## TASK STATEMENT
Look below for the line that contains "order that they" and the line that contains "(Michael) Drake that", then restate both of them and every line in between, exactly. No picture goes in the copy.

Items listed in a dataset

+===+

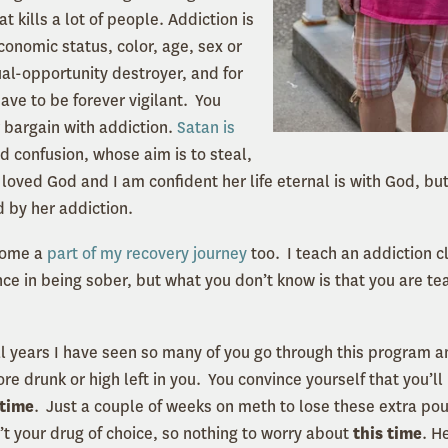
t kills a lot of people. Addiction is
conomic status, color, age, sex or
qual-opportunity destroyer, and for
ave to be forever vigilant. You
 bargain with addiction.
Satan is
d confusion, whose aim is to steal,
l loved God and I am confident her life eternal is with God, but
 by her addiction.
come a
part of my recovery journey
too. I teach an addiction c
nce in being sober, but what you don’t know is that you are t
al years I have seen so many of you go through this program a
e drunk or high left in you. You convince yourself that you’ll
 time
. Just a couple of weeks on meth to lose these extra po
’t your drug of choice, so nothing to worry about
this time
. H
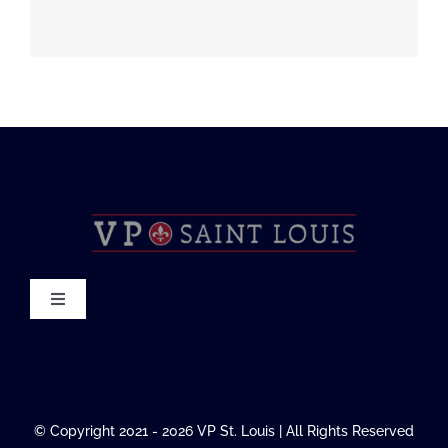
Toggle
Navigation
About
FAQ
© Copyright 2021 - 2026 VP St. Louis | All Rights Reserved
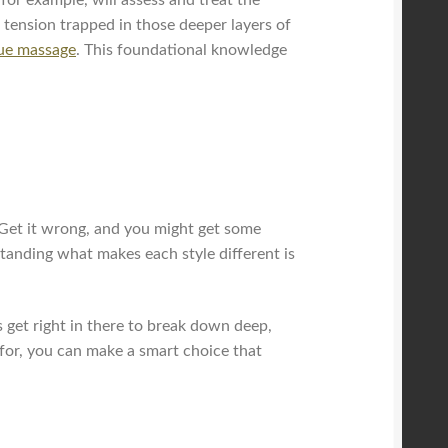
 tension trapped in those deeper layers of
sue massage
. This foundational knowledge
. Get it wrong, and you might get some
rstanding what makes each style different is
 get right in there to break down deep,
t for, you can make a smart choice that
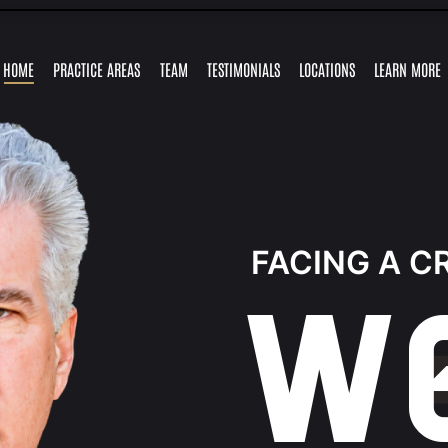
Skip to Main Content
HOME
PRACTICE AREAS
TEAM
TESTIMONIALS
LOCATIONS
LEARN MORE
TRAFFIC
FELONY
GUY
MARLYSE
RETAIL
ALEJANDRO
EXPUNGEMENTS
RESOURCES
MISDEMEAN
OFFENSES
CHARGES
FRONSTIN
MERCADO
THEFT
LEY
CHARGES
FACING A C
W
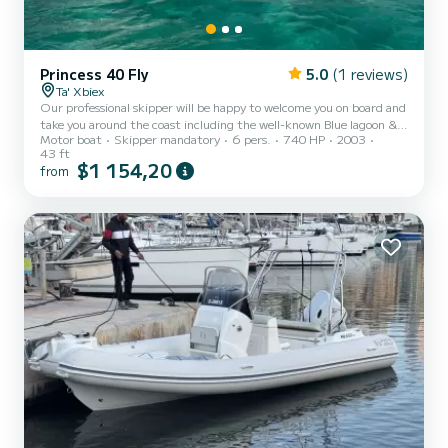
Princess 40 Fly
5.0
(1 reviews)
Ta' Xbiex
Our professional skipper will be happy to welcome you on board and
take you around the coast including the well-known Blue lagoon &
Motor boat
Skipper mandatory
6 pers.
740 HP
2003
Santa Maria Caves which offer pristine clear waters, perfect for
43 ft
swimming and snorkelling! A must if you are into exploring the
$1 154,20
from
under-sea world particularly underwater caves that dot the
coastline! Alternatively, you may want to visit secluded
bays,depending on the day some of which might be just for you to
enjoy. We also offer sunset trips from 2pm-8pm throughout...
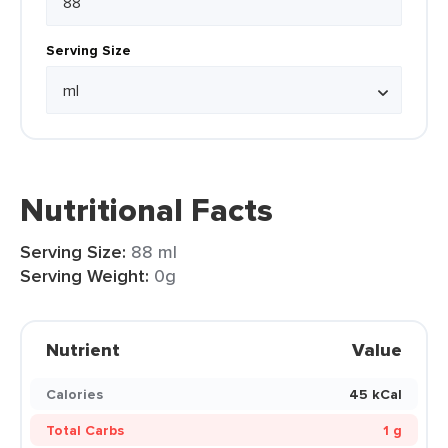
Serving Size
Nutritional Facts
Serving Size:
88 ml
Serving Weight:
0g
Nutrient
Value
Calories
45 kCal
Total Carbs
1 g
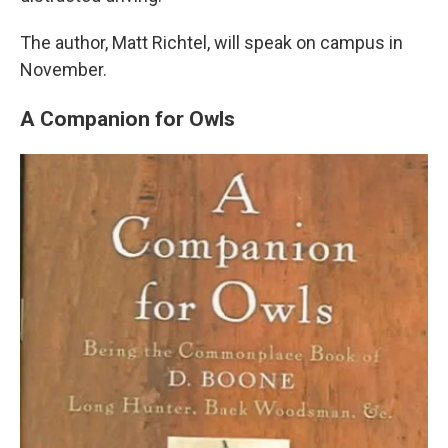
The author, Matt Richtel, will speak on campus in
November.
A Companion for Owls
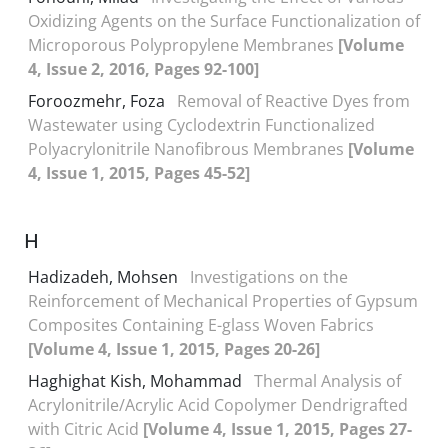
Oxidizing Agents on the Surface Functionalization of
Microporous Polypropylene Membranes
[Volume
4, Issue 2, 2016, Pages 92-100]
Foroozmehr, Foza
Removal of Reactive Dyes from
Wastewater using Cyclodextrin Functionalized
Polyacrylonitrile Nanofibrous Membranes
[Volume
4, Issue 1, 2015, Pages 45-52]
H
Hadizadeh, Mohsen
Investigations on the
Reinforcement of Mechanical Properties of Gypsum
Composites Containing E-glass Woven Fabrics
[Volume 4, Issue 1, 2015, Pages 20-26]
Haghighat Kish, Mohammad
Thermal Analysis of
Acrylonitrile/Acrylic Acid Copolymer Dendrigrafted
with Citric Acid
[Volume 4, Issue 1, 2015, Pages 27-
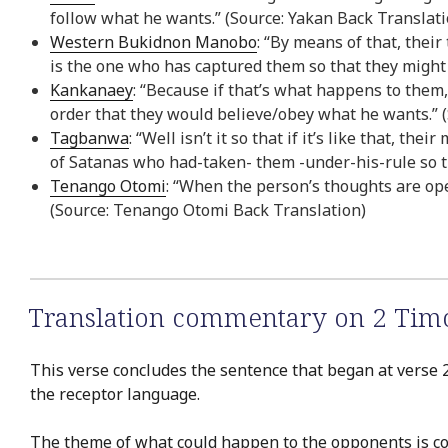
follow what he wants.” (Source: Yakan Back Translati
Western Bukidnon Manobo
: “By means of that, thei
is the one who has captured them so that they might
Kankanaey
: “Because if that’s what happens to them
order that they would believe/obey what he wants.” 
Tagbanwa
: “Well isn’t it so that if it’s like that, t
of Satanas who had-taken- them -under-his-rule so t
Tenango Otomi
: “When the person’s thoughts are ope
(Source: Tenango Otomi Back Translation)
Translation commentary on 2 Timo
This verse concludes the sentence that began at verse 2
the receptor language.
The theme of what could happen to the opponents is co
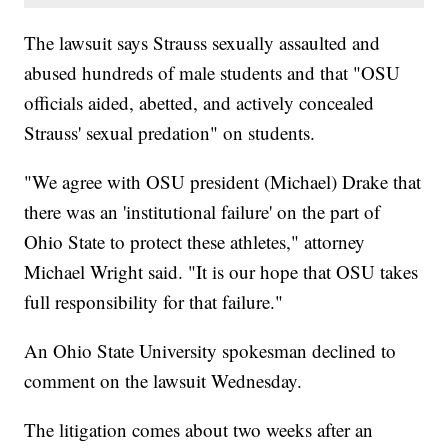
The lawsuit says Strauss sexually assaulted and
abused hundreds of male students and that "OSU
officials aided, abetted, and actively concealed
Strauss' sexual predation" on students.
"We agree with OSU president (Michael) Drake that
there was an 'institutional failure' on the part of
Ohio State to protect these athletes," attorney
Michael Wright said. "It is our hope that OSU takes
full responsibility for that failure."
An Ohio State University spokesman declined to
comment on the lawsuit Wednesday.
The litigation comes about two weeks after an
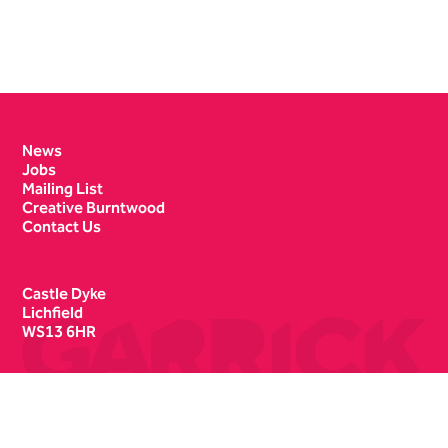
Contact Details
News
Jobs
Mailing List
Creative Burntwood
Contact Us
Castle Dyke
Lichfield
WS13 6HR
Box Office
01543 412121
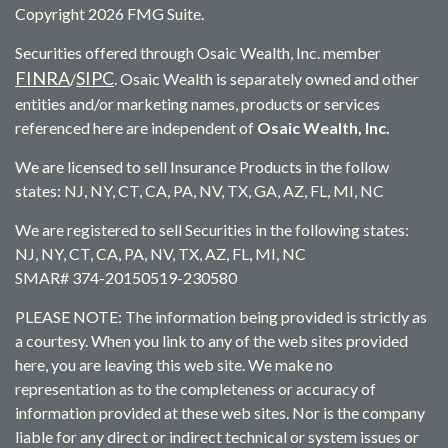
Copyright 2026 FMG Suite.
Securities offered through Osaic Wealth, Inc. member
FINRA
SIPC
/
. Osaic Wealth is separately owned and other
entities and/or marketing names, products or services
referenced here are independent of
Osaic Wealth, Inc.
We are licensed to sell Insurance Products in the follow
states: NJ, NY, CT, CA, PA, NV, TX, GA, AZ, FL, MI, NC
We are registered to sell Securities in the following states:
NJ, NY, CT, CA, PA, NV, TX, AZ, FL, MI, NC
SMAR# 374-20150519-230580
PLEASE NOTE: The information being provided is strictly as
a courtesy. When you link to any of the web sites provided
here, you are leaving this web site. We make no
representation as to the completeness or accuracy of
information provided at these web sites. Nor is the company
liable for any direct or indirect technical or system issues or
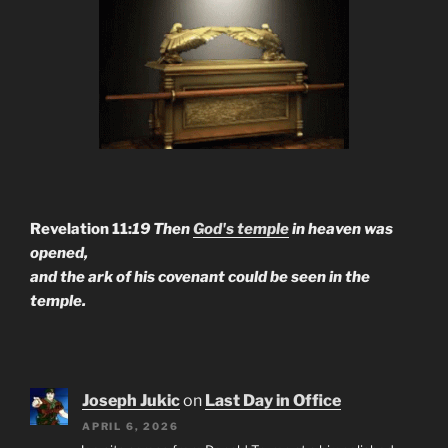
Revelation 11:
19 Then
God's temple
in heaven was
opened,
and the ark of his covenant could be seen in the
temple.
Joseph Jukic
on
Last Day in Office
APRIL 6, 2026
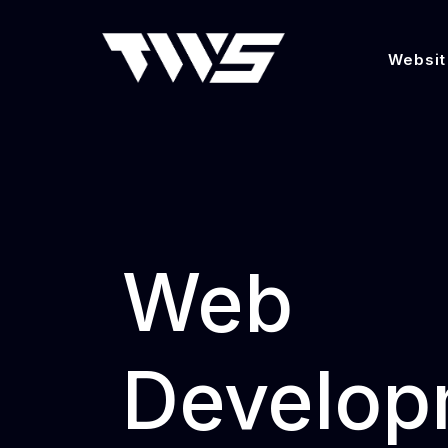
Websit
Web
Develop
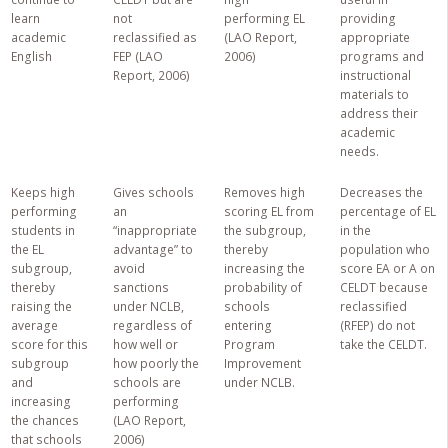
learn
not
performing EL
providing
academic
reclassified as
(LAO Report,
appropriate
English
FEP (LAO
2006)
programs and
Report, 2006)
instructional
materials to
address their
academic
needs.
Keeps high
Gives schools
Removes high
Decreases the
performing
an
scoring EL from
percentage of EL
students in
“inappropriate
the subgroup,
in the
the EL
advantage” to
thereby
population who
subgroup,
avoid
increasing the
score EA or A on
thereby
sanctions
probability of
CELDT because
raising the
under NCLB,
schools
reclassified
average
regardless of
entering
(RFEP) do not
score for this
how well or
Program
take the CELDT.
subgroup
how poorly the
Improvement
and
schools are
under NCLB.
increasing
performing
the chances
(LAO Report,
that schools
2006)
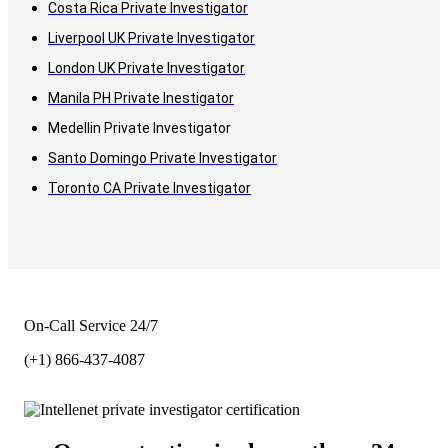
Costa Rica Private Investigator
Liverpool UK Private Investigator
London UK Private Investigator
Manila PH Private Inestigator
Medellin Private Investigator
Santo Domingo Private Investigator
Toronto CA Private Investigator
On-Call Service 24/7
(+1) 866-437-4087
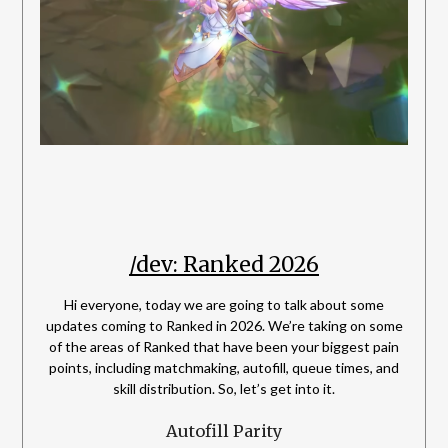
/dev: Ranked 2026
Hi everyone, today we are going to talk about some
updates coming to Ranked in 2026. We’re taking on some
of the areas of Ranked that have been your biggest pain
points, including matchmaking, autofill, queue times, and
skill distribution. So, let’s get into it.
Autofill Parity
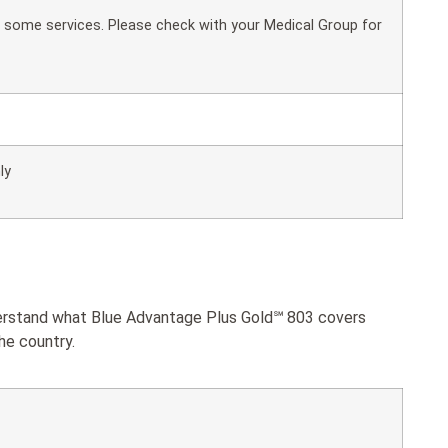
or some services. Please check with your Medical Group for
ly
nderstand what Blue Advantage Plus Gold℠ 803 covers
he country.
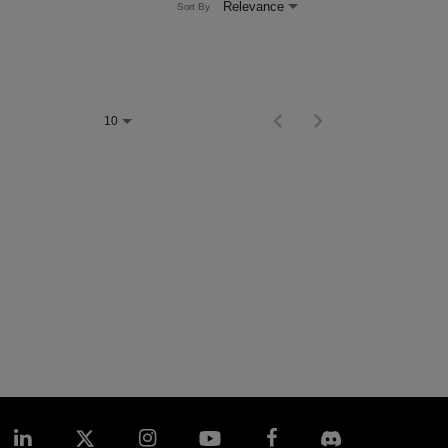
Relevance
Sort By
Items per page
0 of 0
10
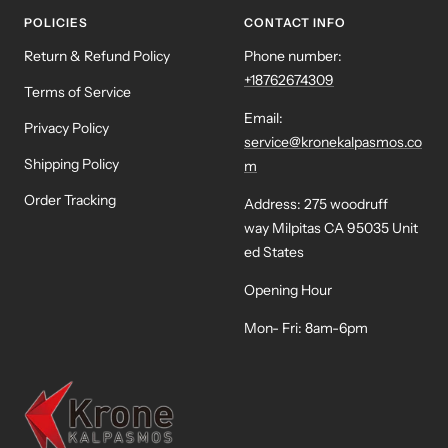
POLICIES
CONTACT INFO
Return & Refund Policy
Phone number:
+18762674309
Terms of Service
Email:
Privacy Policy
service@kronekalpasmos.co
Shipping Policy
m
Order Tracking
Address: 275 woodruff
way Milpitas CA 95035 Unit
ed States
Opening Hour
Mon- Fri: 8am-6pm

+===+

## EXPECTED ANSWER
order that they would believe/obey what he wants.” 
Tagbanwa
: “Well isn’t it so that if it’s like that, t
of Satanas who had-taken- them -under-his-rule so t
Tenango Otomi
: “When the person’s thoughts are ope
(Source: Tenango Otomi Back Translation)
Translation commentary on 2 Timo
This verse concludes the sentence that began at verse 2
the receptor language.
The theme of what could happen to the opponents is co
The lawsuit says Strauss sexually assaulted and
abused hundreds of male students and that "OSU
officials aided, abetted, and actively concealed
Strauss' sexual predation" on students.
"We agree with OSU president (Michael) Drake that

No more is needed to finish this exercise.